Robots Designed For Life on Mars!

A team of researchers over at Airbus in Stevenage have completed development on a robot built around the idea of searching for life or any sign of habitability on the barren red planet, Mars. It could be said these are robots designed for life on Mars, however, while that is a seemingly unlikely possibility, the bots will still come in extremely handy in exploring the surface of Mars, something humans have not managed to achieve just yet. Despite the best efforts of Elon Musk. The date given as to when this bot, the ExoMars rover, will shoot into space was said to be next year, however, the assembly of the device has already been completed.

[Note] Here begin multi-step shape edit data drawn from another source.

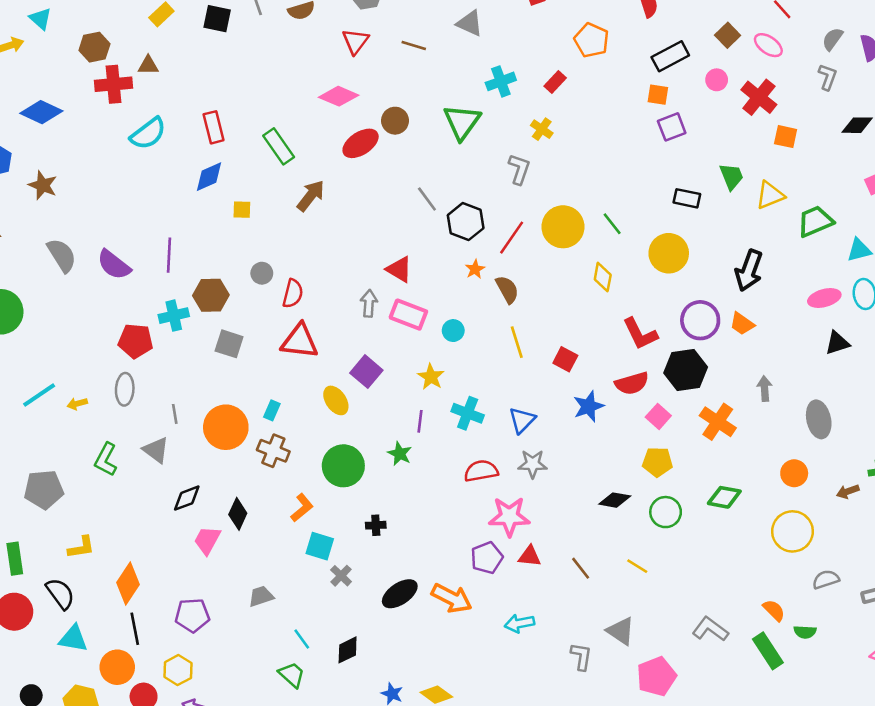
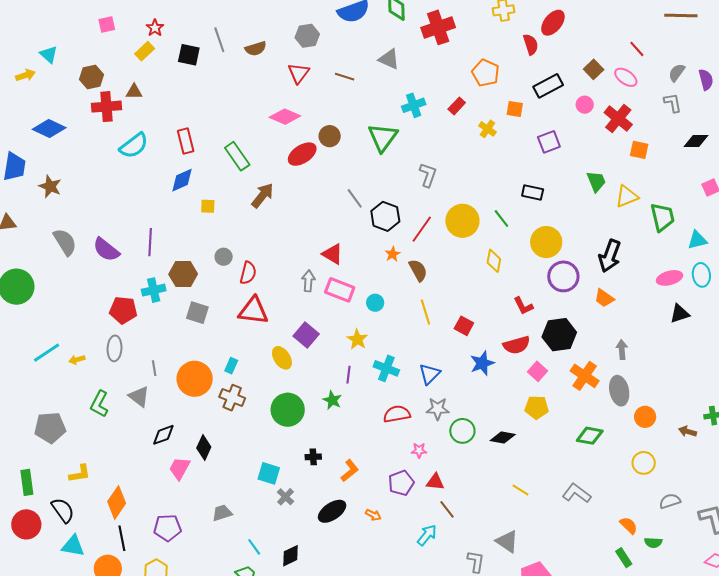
gray L-shape: (828, 77) -> (673, 103), turned -30
orange square: (658, 95) -> (515, 109), moved
yellow cross: (542, 129) -> (487, 129), moved
black rectangle: (687, 198) -> (533, 192), moved
green trapezoid: (815, 221) -> (662, 217), turned 100
purple circle: (700, 320) -> (563, 276), moved
red L-shape: (640, 334) -> (523, 306), size x0.7
gray ellipse: (819, 419) -> (619, 391), moved
brown arrow: (848, 491) -> (688, 431), turned 36
orange L-shape: (302, 508) -> (350, 471), moved
green circle: (666, 512) -> (462, 431), moved
pink star: (509, 517) -> (419, 450), size x0.5
yellow circle: (792, 531) -> (644, 463), size x0.7
brown line: (581, 568) -> (447, 509), moved
orange arrow: (452, 598) -> (373, 515), size x0.5
cyan arrow: (519, 623) -> (427, 535), turned 140
gray L-shape: (710, 629) -> (577, 493), moved
green rectangle: (768, 651) -> (624, 558), size x0.7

Problems with Robots Designed for Life on Mars

The launch date set at July 2020 could potentially see some problems. This is due to the fact that the bot still has some necessary unfinished tests that the researchers must conduct. For example, the devices parachutes have not yet been tested, other aspects will also be tested this November in Oregon. These tests will prove absolutely crucial to whether this robot is allowed to leave the Earth’s surface according to the standards of the ESA (European Space Agency).

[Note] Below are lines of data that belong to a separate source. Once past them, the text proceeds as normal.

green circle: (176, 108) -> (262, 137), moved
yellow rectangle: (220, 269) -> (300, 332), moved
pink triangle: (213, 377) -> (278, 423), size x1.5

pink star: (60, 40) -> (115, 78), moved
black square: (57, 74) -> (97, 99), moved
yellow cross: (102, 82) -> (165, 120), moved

The bot was affectionately named after famous British pioneer Franklin, its six wheels will traverse the harsh radiated planet searching for any signs of life or minerals that could potentially assist humans inhabit the planet in the future if needed. The rover also possesses a powerful two-metre drill which it can use to collect samples of the planet far below the surface level. It doesn’t end there in terms of tools at the bots and its controller’s disposal, there are a reported 9 other instruments available for use, these will help the scientists back home conduct a very thorough analysis of the planet. Eventually using these tools scientists will be able to perform analysis on the planet at a molecular level!

The Franklin is capable of “driving itself” if required as it has a autonomous navigation system which was also developed by Airbus. This environmental awareness will allow the rover to travel from point to point much faster and effectively than if a human who needs sleep and breaks was to remotely control the device. Next, for the rover building up to its eventual triumphant flight, it will be travelling to Airbus Toulouse for tests. Following that it will be further tested in Thales Alenia Space in Cannes, before its climax, its launch, in Baikonur Kazakhstan, which at the moment is scheduled for July of next year.

This project has already grossed a fair amount of global support with the Russian space agency lending a hand as well as NASA offering substantial assistance. If “successful” this mission could possibly mean a sooner trip to mars for humans or even the set-up of a fully operational colony being created in case the current dilemmas with the Earth do worsen.